Backup power sources may also be used in a vehicle. Traditionally, backup power sources onboard a vehicle are used when the main power source fails or becomes depleted of energy. For example, a backup battery could remain on standby until the main battery starts to lose its charge. Although this approach may be adequate for many situations, it may be undesirable for use with critical electrical systems or components, especially if the backup supply is susceptible to failure. For example, an electric ignition or electric unlatching system of a vehicle should use a highly reliable and trustworthy backup energy source. If for some reason the backup energy source has discharged, failed, or is otherwise unable to provide sufficient operating energy, then such critical subsystems will be inoperable.

BRIEF SUMMARY

An exemplary embodiment of an electrical system is presented here. The electrical system includes a primary energy source for an electrical load, and a rechargeable energy source for the electrical load. The electrical system also includes a first switch, a second switch, and a third switch. The first switch is coupled between the primary energy source and the rechargeable energy source, wherein activation of the first switch facilitates charging of the rechargeable energy source with the primary energy source. The second switch is coupled between the primary energy source and the electrical load. The third switch is coupled between the rechargeable energy source and the electrical load. The electrical system also includes a control unit to operate the second switch and the third switch such that by default the primary energy source is decoupled from the electrical load and the rechargeable energy source is coupled to the electrical load to provide operating power to the electrical load, and such that under a degraded performance condition associated with the rechargeable energy source the rechargeable energy source is decoupled from the electrical load and the primary energy source is coupled to the electrical load to provide operating power to the electrical load.
Also provided is an electrical system for a vehicle having an electrical load. The electrical system includes: a primary energy source; a rechargeable redundant energy source coupled to the primary energy source via a first switch; a second switch; a third switch; a fourth switch coupled between the electrical load and the second switch, and coupled between the electrical load and the third switch; and a control unit. The control unit operates the first switch to facilitate charging of the rechargeable redundant energy source with the primary energy source, and operates the second switch and the third switch in concert to selectively provide operating power from either the primary energy source or the rechargeable redundant energy source to the fourth switch. The control unit also operates the fourth switch to provide the operating power to the electrical load.
A method of providing operating power to an electrical load of a vehicle is also provided. The method configures a switch architecture to provide operating power from a rechargeable energy source to the electrical load when performance characteristics of the rechargeable energy source are satisfactory. The method continues by detecting when the performance characteristics of the rechargeable energy source are unsatisfactory. In response to detecting that the performance characteristics of the rechargeable energy source are unsatisfactory, the method reconfigures the switch architecture to provide operating power from a primary energy source to the electrical load.
This summary is provided to introduce a selection of concepts in a simplified form that are further described below in the detailed description. This summary is not intended to identify key features or essential features of the claimed subject matter, nor is it intended to be used as an aid in determining the scope of the claimed subject matter.

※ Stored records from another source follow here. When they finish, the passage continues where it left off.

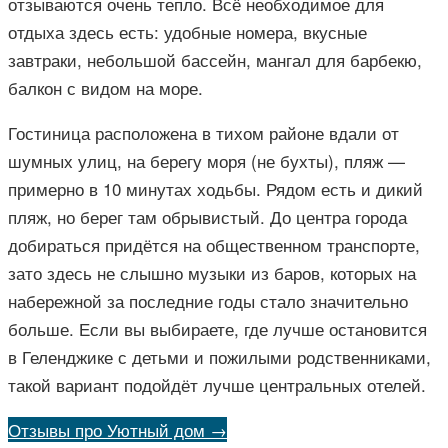
отзываются очень тепло. Всё необходимое для
отдыха здесь есть: удобные номера, вкусные
завтраки, небольшой бассейн, мангал для барбекю,
балкон с видом на море.
Гостиница расположена в тихом районе вдали от
шумных улиц, на берегу моря (не бухты), пляж —
примерно в 10 минутах ходьбы. Рядом есть и дикий
пляж, но берег там обрывистый. До центра города
добираться придётся на общественном транспорте,
зато здесь не слышно музыки из баров, которых на
набережной за последние годы стало значительно
больше. Если вы выбираете, где лучше остановится
в Геленджике с детьми и пожилыми родственниками,
такой вариант подойдёт лучше центральных отелей.
Отзывы про Уютный дом →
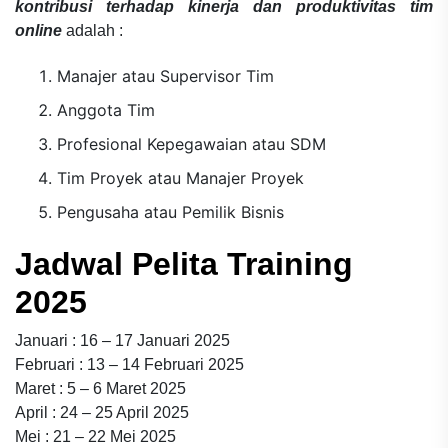
kontribusi terhadap kinerja dan produktivitas tim
online
adalah :
Manajer atau Supervisor Tim
Anggota Tim
Profesional Kepegawaian atau SDM
Tim Proyek atau Manajer Proyek
Pengusaha atau Pemilik Bisnis
Jadwal Pelita Training
2025
Januari : 16 – 17 Januari 2025
Februari : 13 – 14 Februari 2025
Maret : 5 – 6 Maret 2025
April : 24 – 25 April 2025
Mei : 21 – 22 Mei 2025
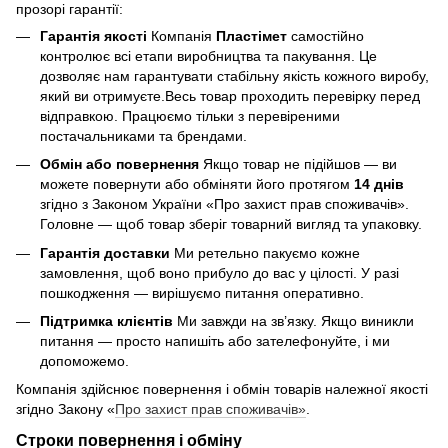
прозорі гарантії:
Гарантія якості
Компанія
Пластімет
самостійно
контролює всі етапи виробництва та пакування. Це
дозволяє нам гарантувати стабільну якість кожного виробу,
який ви отримуєте.Весь товар проходить перевірку перед
відправкою. Працюємо тільки з перевіреними
постачальниками та брендами.
Обмін або повернення
Якщо товар не підійшов — ви
можете повернути або обміняти його протягом
14 днів
згідно з Законом України «Про захист прав споживачів».
Головне — щоб товар зберіг товарний вигляд та упаковку.
Гарантія доставки
Ми ретельно пакуємо кожне
замовлення, щоб воно прибуло до вас у цілості. У разі
пошкодження — вирішуємо питання оперативно.
Підтримка клієнтів
Ми завжди на зв’язку. Якщо виникли
питання — просто напишіть або зателефонуйте, і ми
допоможемо.
Компанія здійснює повернення і обмін товарів належної якості
згідно Закону «
Про захист прав споживачів»
.
Строки повернення і обміну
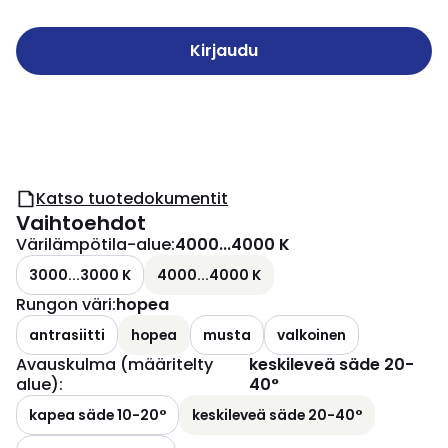
Kirjaudu
Katso tuotedokumentit
Vaihtoehdot
Värilämpötila-alue
:
4000...4000 K
3000...3000 K
4000...4000 K
Rungon väri
:
hopea
antrasiitti
hopea
musta
valkoinen
Avauskulma (määritelty
keskileveä säde 20-
alue)
:
40°
kapea säde 10-20°
keskileveä säde 20-40°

BRIEF DESCRIPTION OF THE DRAWINGS

A more complete understanding of the subject matter may be derived by referring to the detailed description and claims when considered in conjunction with the following figures, wherein like reference numbers refer to similar elements throughout the figures.

FIG. 1 is a schematic representation of an exemplary embodiment of an electrical system; and

FIG. 2 is a schematic representation of an exemplary embodiment of an electrical system deployed in a vehicle.

DETAILED DESCRIPTION

The following detailed description is merely illustrative in nature and is not intended to limit the embodiments of the subject matter or the application and uses of such embodiments. As used herein, the word “exemplary” means “serving as an example, instance, or illustration.” Any implementation described herein as exemplary is not necessarily to be construed as preferred or advantageous over other implementations. Furthermore, there is no intention to be bound by any expressed or implied theory presented in the preceding technical field, background, brief summary or the following detailed description.
Techniques and technologies may be described herein in terms of functional and/or logical block components, and with reference to symbolic representations of operations, processing tasks, and functions that may be performed by various computing components or devices. Such operations, tasks, and functions are sometimes referred to as being computer-executed, computerized, software-implemented, or computer-implemented. It should be appreciated that the various block components shown in the figures may be realized by any number of hardware, software, and/or firmware components configured to perform the specified functions. For example, an embodiment of a system or a component may employ various integrated circuit components, e.g., memory elements, digital signal processing elements, logic elements, look-up tables, or the like, which may carry out a variety of functions under the control of one or more microprocessors or other control devices.
FIG. 1 is a schematic representation of an exemplary embodiment of an electrical system 100. The electrical system 100 may be deployed in any number of practical applications, e.g., in a dwelling or other building, in an appliance or piece of machinery, in a computing device or system, in a vehicle, or the like. The non-limiting exemplary embodiment described here relates to an implementation onboard a vehicle, i.e., a vehicle electrical system.
The electrical system 100 is based upon two distinct and different energy sources: a primary energy source 102 and a redundant (or backup) rechargeable energy source 104. The exemplary embodiment of the electrical system 100 includes a switch architecture having a plurality of switches: a first switch 106; a second switch 108; a third switch 110; and a fourth switch 112. The electrical system 100 may also include, without limitation: a control unit 114; a monitor unit 116; a warning system 118; and a diode 120. The electrical system 100 is configured and controlled in an appropriate manner to provide operating power to an electrical load 122.
The primary energy source 102 may be any source, supply, or provider of electrical energy. In certain embodiments, the primary energy source 102 is an AC energy source, such as a mains power supply. For the vehicle based implementation described here, the primary energy source 102 is a DC energy source. In this regard, the primary energy source 102 may include, without limitation: a battery; a fuel cell; a capacitor; or any type of electricity generating system. Moreover, the primary energy source 102 could be implemented as a combination of different energy-providing components. For the exemplary vehicle based embodiment described here, the primary energy source 102 may be the main vehicle battery (e.g., a standard twelve volt battery or a high voltage battery of the type used in hybrid or fully electric vehicles) that is maintained and charged with one or more onboard recharging systems such as a traditional engine powered generator, a regenerative braking system, or the like.
The rechargeable energy source 104 may be any rechargeable or replenishable source, supply, or provider of electrical energy. In practice, the rechargeable energy source 104 could be a rechargeable battery or battery pack, a capacitor or supercapacitor, or the like. For the vehicle based embodiment described here, the rechargeable energy source 104 is a rechargeable battery having an appropriate chemistry.
The electrical characteristics and specifications of the primary energy source 102 and the rechargeable energy source 104 are selected for compatibility and utility with the intended electrical load 122. In other words, the energy sources 102, 104 are suitably configured to provide operating power for the electrical load 122. For this particular example, the electrical load 122 represents an onboard system or subsystem of the vehicle, such as an electric unlatching system associated with one or more doors, a compartment, a deck lid, a hood, or the like.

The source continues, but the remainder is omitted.